DULUTH – City Council President Terese Tomanek is banned from Duluth Coffee Company, its owner said, after she confronted an employee while ordering.
Employee Brandon Parker, a former council candidate who suspended his campaign last month, said Tomanek approached him at the counter last week and told him she was disturbed by something he had written online related to a citizen-led right-to-repair ballot measure involving rental rights, which the council rejected. It will still go before voters in November.
Parker said Thursday that in frustration, he had facetiously used two inappropriate words − listing an off-color sample petition name and address − to criticize the city’s efforts to derail the right-to-repair ballot measure, after councilors approved their own version. She took him to task for it, he said, shocking customers as she “lectured” him on tone and civility, he said.

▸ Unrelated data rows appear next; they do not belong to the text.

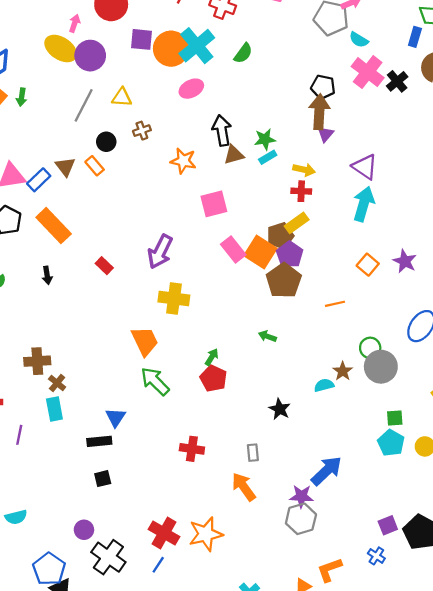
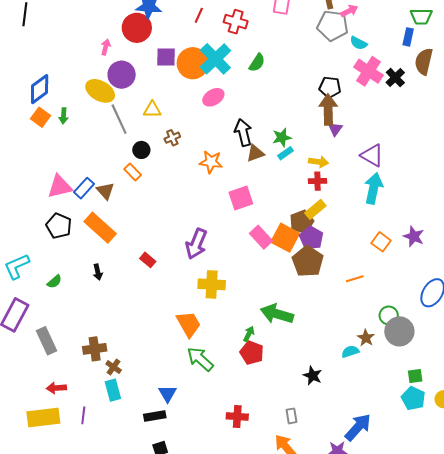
yellow ellipse: (61, 49) -> (100, 91), moved
gray line: (84, 105) -> (119, 119), turned -48
brown triangle: (65, 167) -> (105, 191), moved
green arrow: (267, 336) -> (277, 314), moved, size x2.0

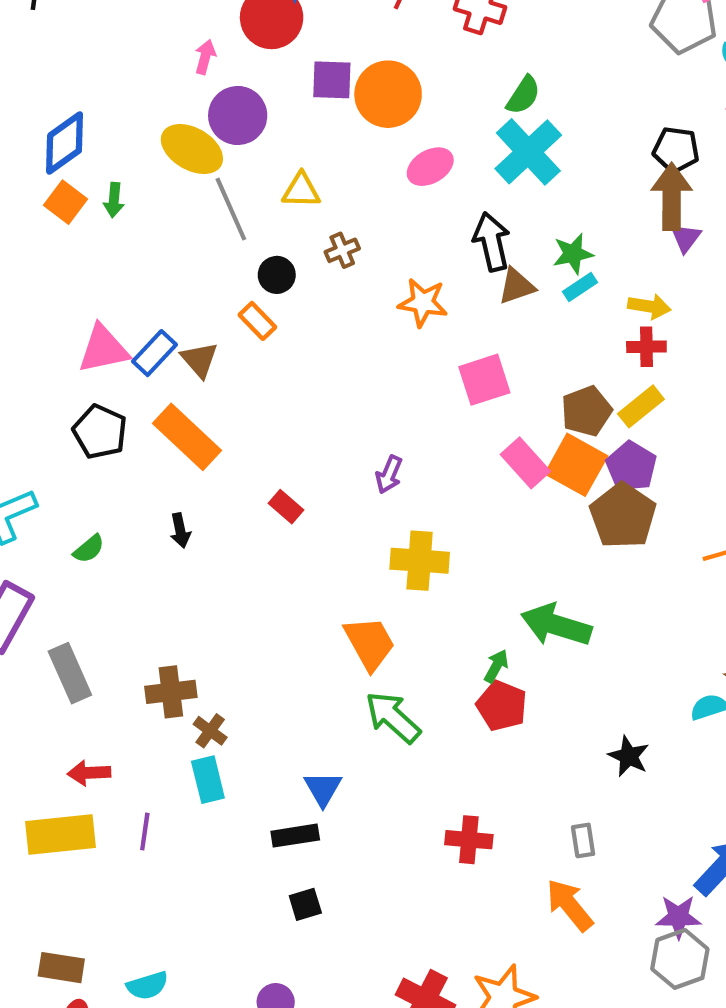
cyan cross: (215, 59) -> (528, 152), moved
brown pentagon: (302, 222) -> (586, 411), moved
purple arrow: (196, 244) -> (389, 475), size x0.6

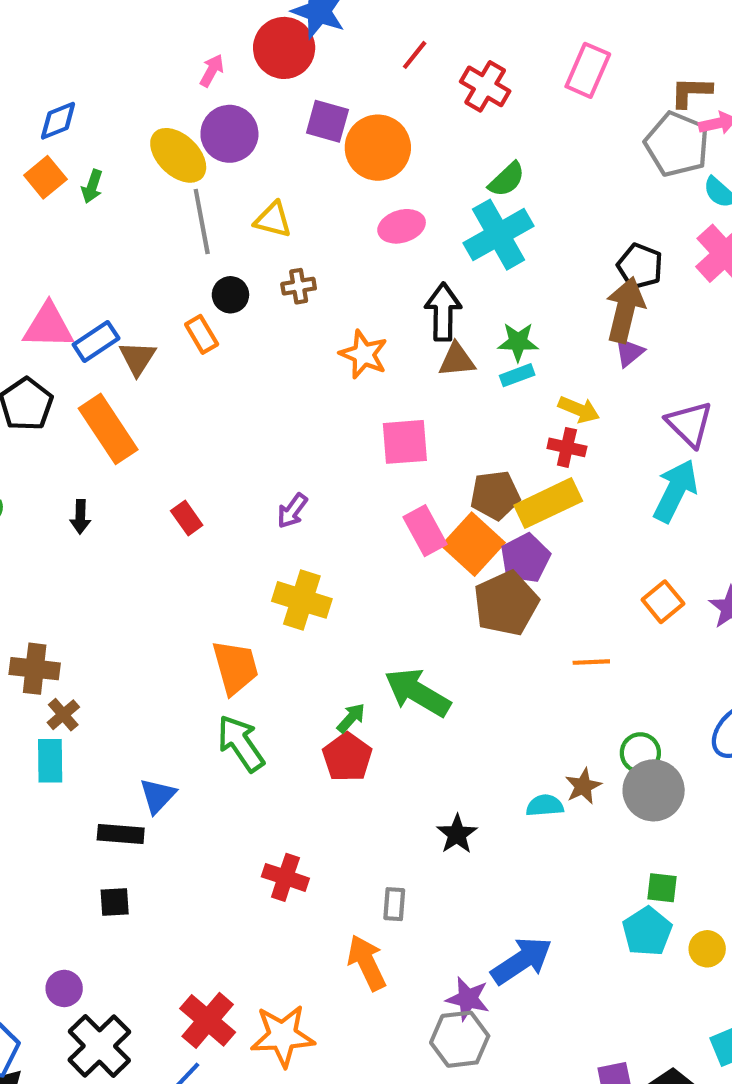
blue diamond: (65, 143) -> (58, 121), size x0.7
yellow rectangle: (641, 406) -> (548, 503), size x1.4

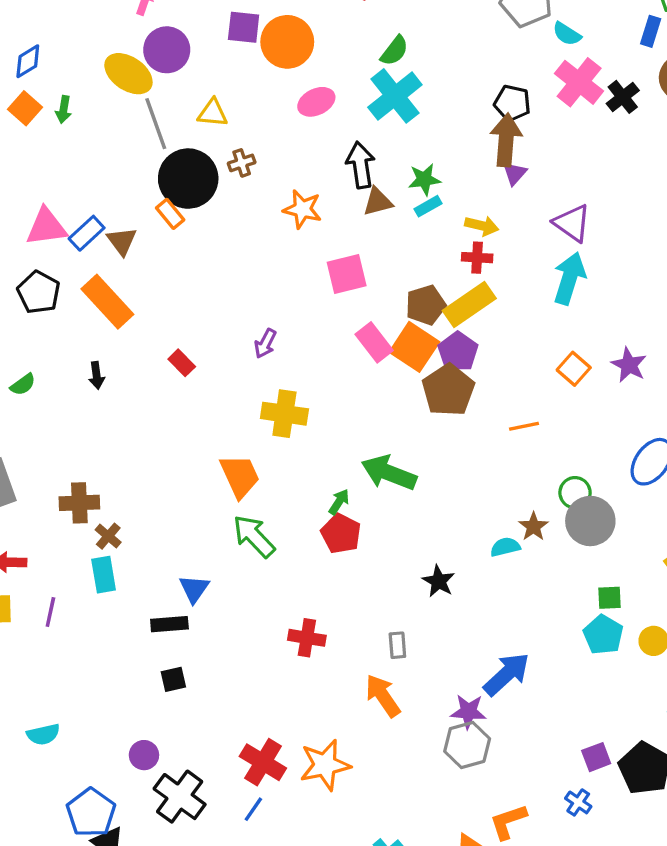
black circle: (230, 295) -> (188, 179), size x2.0

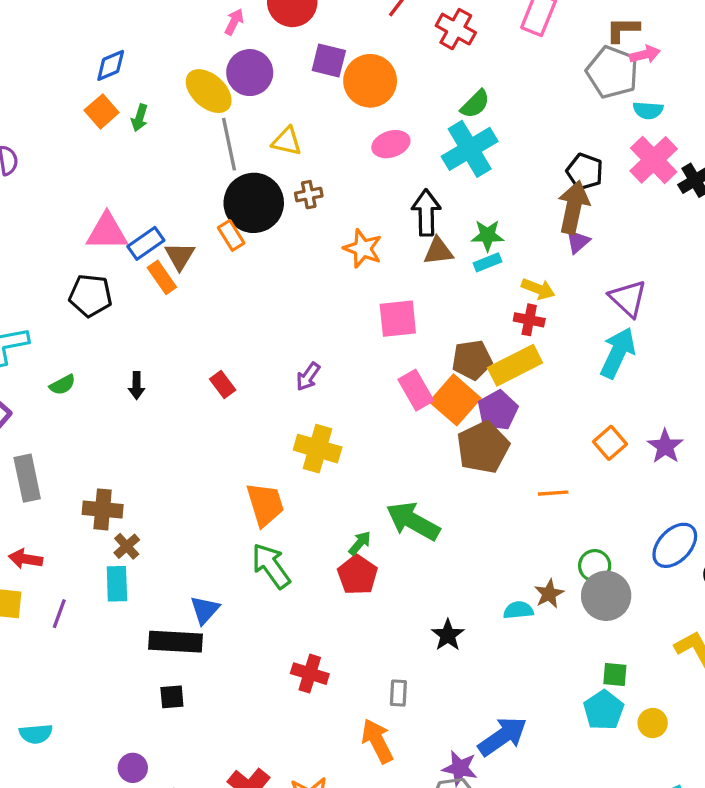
cyan semicircle: (567, 34) -> (648, 110), turned -36
black pentagon: (39, 292) -> (90, 296), turned -30
orange rectangle: (107, 302) -> (162, 277), moved, size x0.6
black rectangle: (169, 624) -> (175, 642), size x1.4

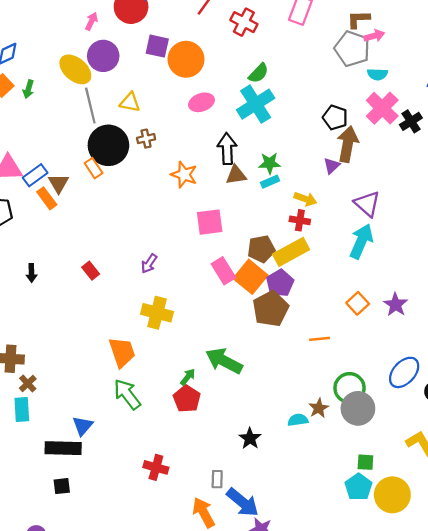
brown arrow: (574, 207) -> (348, 144), moved
green circle: (595, 566) -> (350, 388), size x1.4
yellow circle: (653, 723) -> (392, 495), size x1.8
blue arrow: (503, 736) -> (243, 502), moved, turned 76

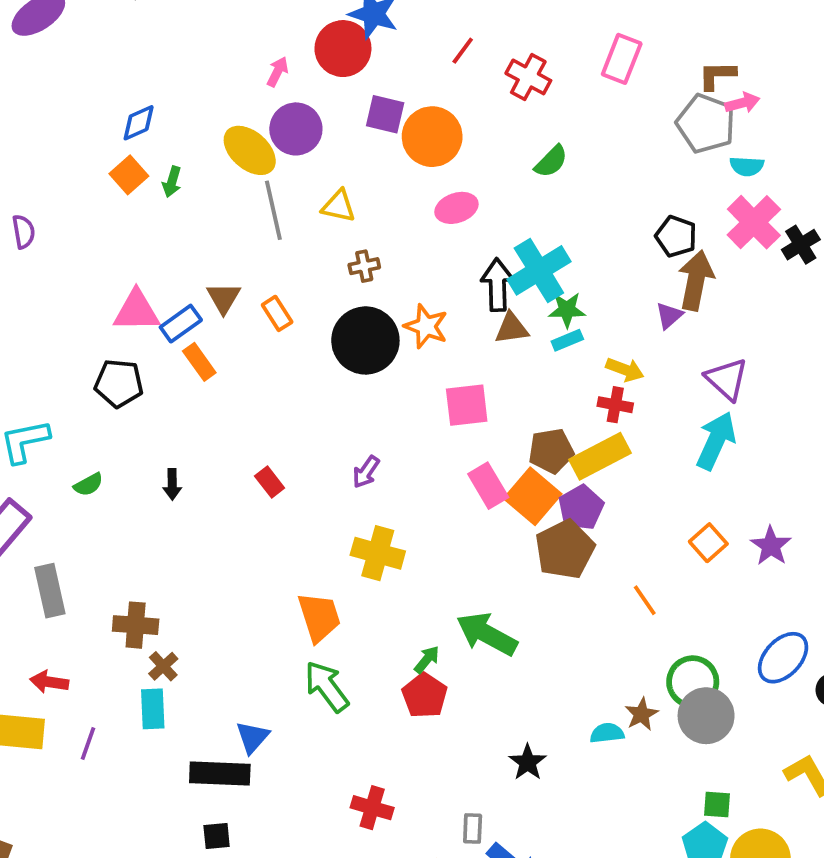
cyan cross: (256, 104) -> (539, 270), moved
black circle: (108, 145) -> (365, 340), moved
brown triangle: (59, 183) -> (224, 298), moved
orange line: (320, 339) -> (645, 600), turned 60

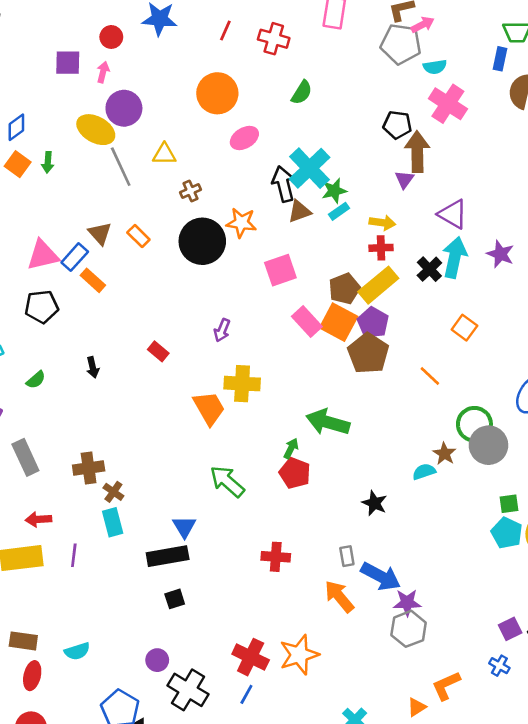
red circle: (343, 49) -> (111, 37), moved, size x0.6
purple square: (385, 114) -> (68, 63), moved
black cross: (801, 245) -> (429, 269), moved
purple star: (771, 546) -> (500, 254), moved
orange trapezoid: (319, 617) -> (209, 408), moved

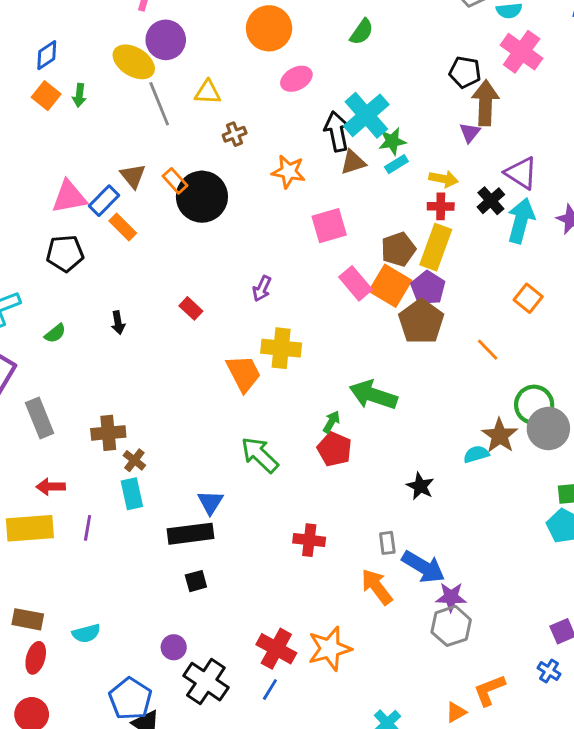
black circle: (202, 241) -> (202, 197), moved
black cross: (429, 269) -> (491, 201), moved
yellow rectangle: (378, 285) -> (436, 247), turned -33
brown star: (445, 454) -> (500, 436), size x1.4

“There’s a power dynamic at play, with an elected official approaching a constituent in that manner, in a work setting,” Parker said. “It was humiliating and inappropriate and to me it comes off as an intimidation tactic.”
Parker, who frequently attends council meetings and has been vocal online about city business, said Tomanek invited him to coffee to discuss it further.

Tomanek, a former chaplain, has been a city councilor since 2020. She said in a text message Thursday that she called Parker twice after the exchange. Duluth Coffee Company owner Eric Faust gave her Parker’s phone number with Parker’s permission, she said. She left a phone message for him apologizing for “bringing up an issue at his workplace,” she wrote.
She did not respond to an interview request.